◆ **Material to process**

┄┄┄┄┄┄

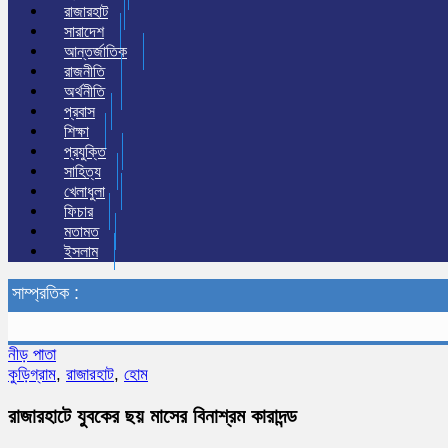
রাজারহাট
সারাদেশ
আন্তর্জাতিক
রাজনীতি
অর্থনীতি
প্রবাস
শিক্ষা
প্রযুক্তি
সাহিত্য
খেলাধুলা
ফিচার
মতামত
ইসলাম
সাম্প্রতিক :
নীড় পাতা
কুড়িগ্রাম
,
রাজারহাট
,
হোম
রাজারহাটে যুবকের ছয় মাসের বিনাশ্রম কারাদন্ড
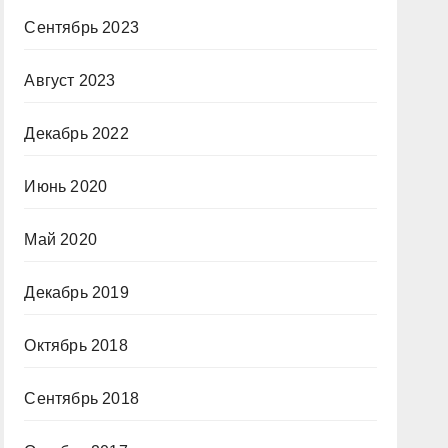
Сентябрь 2023
Август 2023
Декабрь 2022
Июнь 2020
Май 2020
Декабрь 2019
Октябрь 2018
Сентябрь 2018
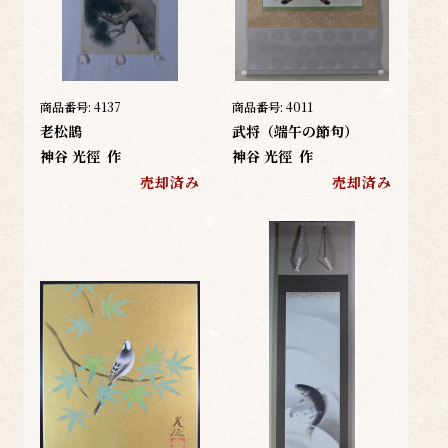
商品番号:
4137
商品番号:
4011
老松鵲
武将（端午の節句）
神谷 光徑
作
神谷 光徑
作
売却済み
売却済み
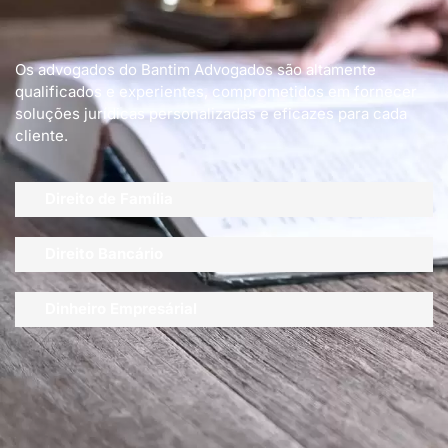
Os advogados do Bantim Advogados são altamente
qualificados e experientes, comprometidos em fornecer
soluções jurídicas personalizadas e eficazes para cada
cliente.
Direito de Família
Direito Bancário
Dinheiro Empresárial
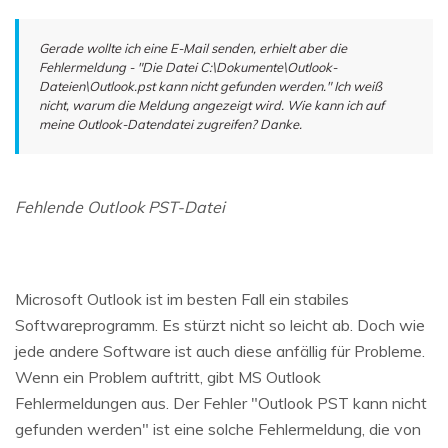
Gerade wollte ich eine E-Mail senden, erhielt aber die
Fehlermeldung - "Die Datei C:\Dokumente\Outlook-
Dateien\Outlook.pst kann nicht gefunden werden." Ich weiß
nicht, warum die Meldung angezeigt wird. Wie kann ich auf
meine Outlook-Datendatei zugreifen? Danke.
Fehlende Outlook PST-Datei
Microsoft Outlook ist im besten Fall ein stabiles
Softwareprogramm. Es stürzt nicht so leicht ab. Doch wie
jede andere Software ist auch diese anfällig für Probleme.
Wenn ein Problem auftritt, gibt MS Outlook
Fehlermeldungen aus. Der Fehler "Outlook PST kann nicht
gefunden werden" ist eine solche Fehlermeldung, die von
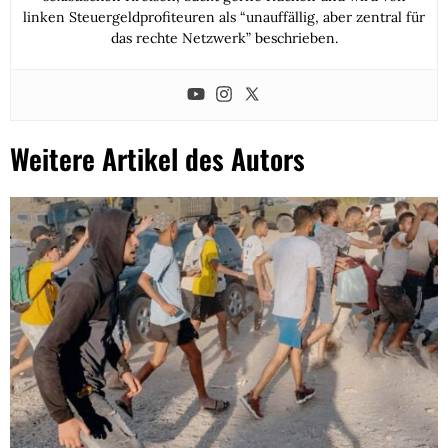
linken Steuergeldprofiteuren als “unauffällig, aber zentral für
das rechte Netzwerk” beschrieben.
Weitere Artikel des Autors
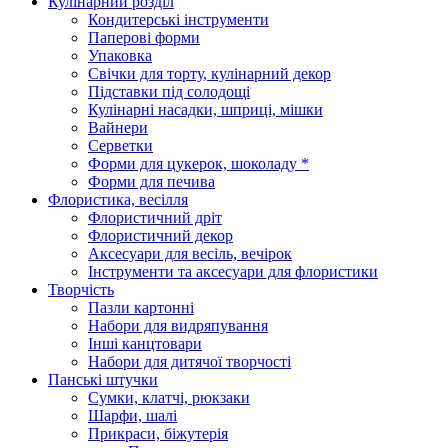
Кулінарний розділ
Кондитерські інструменти
Паперові форми
Упаковка
Свічки для торту, кулінарний декор
Підставки під солодощі
Кулінарні насадки, шприці, мішки
Вайнери
Серветки
Форми для цукерок, шоколаду *
Форми для печива
Флористика, весілля
Флористичний дріт
Флористичний декор
Аксесуари для весіль, вечірок
Інструменти та аксесуари для флористики
Творчість
Пазли картонні
Набори для видряпування
Інші канцтовари
Набори для дитячої творчості
Панські штучки
Сумки, клатчі, рюкзаки
Шарфи, шалі
Прикраси, біжутерія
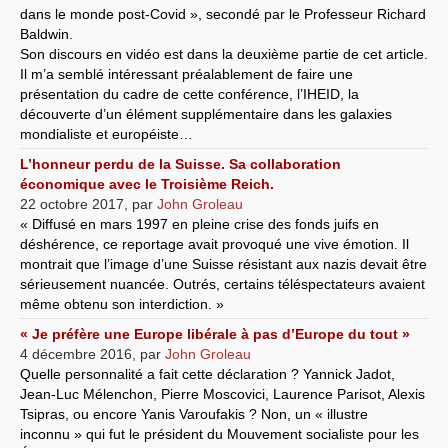
dans le monde post-Covid », secondé par le Professeur Richard
Baldwin.
Son discours en vidéo est dans la deuxième partie de cet article.
Il m’a semblé intéressant préalablement de faire une
présentation du cadre de cette conférence, l’IHEID, la
découverte d’un élément supplémentaire dans les galaxies
mondialiste et européiste…
L’honneur perdu de la Suisse. Sa collaboration
économique avec le Troisième Reich.
22 octobre 2017
,
par
John Groleau
« Diffusé en mars 1997 en pleine crise des fonds juifs en
déshérence, ce reportage avait provoqué une vive émotion. Il
montrait que l’image d’une Suisse résistant aux nazis devait être
sérieusement nuancée. Outrés, certains téléspectateurs avaient
même obtenu son interdiction. »
« Je préfère une Europe libérale à pas d’Europe du tout »
4 décembre 2016
,
par
John Groleau
Quelle personnalité a fait cette déclaration ? Yannick Jadot,
Jean-Luc Mélenchon, Pierre Moscovici, Laurence Parisot, Alexis
Tsipras, ou encore Yanis Varoufakis ? Non, un « illustre
inconnu » qui fut le président du Mouvement socialiste pour les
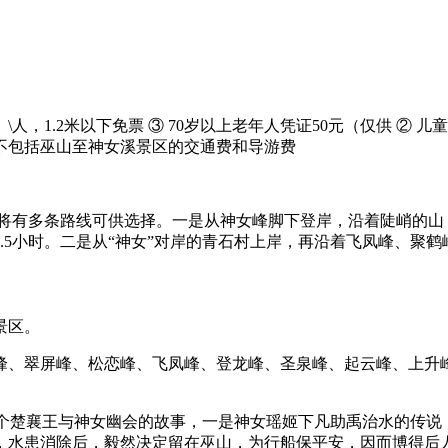
）\人，1.2米以下免票 ③ 70岁以上老年人凭证50元（仅供
② 儿童
明：不包括巫山至神女溪景区的交通费和导游费
将有多条路线可供选择。一是从神女峰脚下登岸，沿着陡峭的山
.5小时。二是从“神女”对岸的青石村上岸，再沿着飞凤峰、聚鹤
景区。
峰、翠屏峰、松恋峰、飞凤峰、登龙峰、圣泉峰、起云峰、上升
一个楚襄王与神女幽会的故事，一是神女瑶姬下凡助禹治水的传
，水患消除后，毅然决定留在巫山，为行船保平安，因而博得后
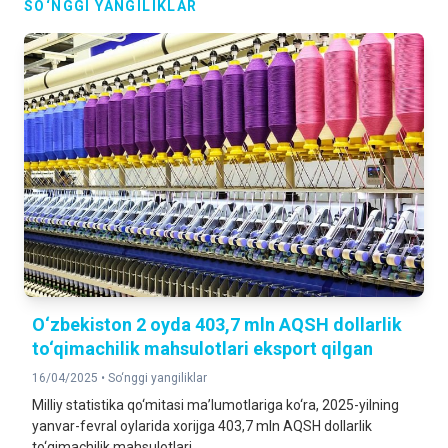
SO‘NGGI YANGILIKLAR
O‘zbekiston 2 oyda 403,7 mln AQSH dollarlik
to‘qimachilik mahsulotlari eksport qilgan
16/04/2025 •
So‘nggi yangiliklar
Milliy statistika qo‘mitasi ma’lumotlariga ko‘ra, 2025-yilning
yanvar-fevral oylarida xorijga 403,7 mln AQSH dollarlik
to‘qimachilik mahsulotlari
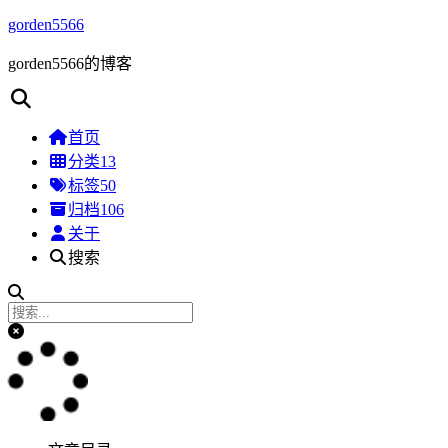
gorden5566
gorden5566的博客
首页
分类
13
标签
50
归档
106
关于
搜索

┄┄┄┄┄┄

◆ **Exercise objective**
Go through the entries above, and wherever a line holds the word "Набори", copy that line.

◆ **Exercise output**
Набори для видряпування
Набори для дитячої творчості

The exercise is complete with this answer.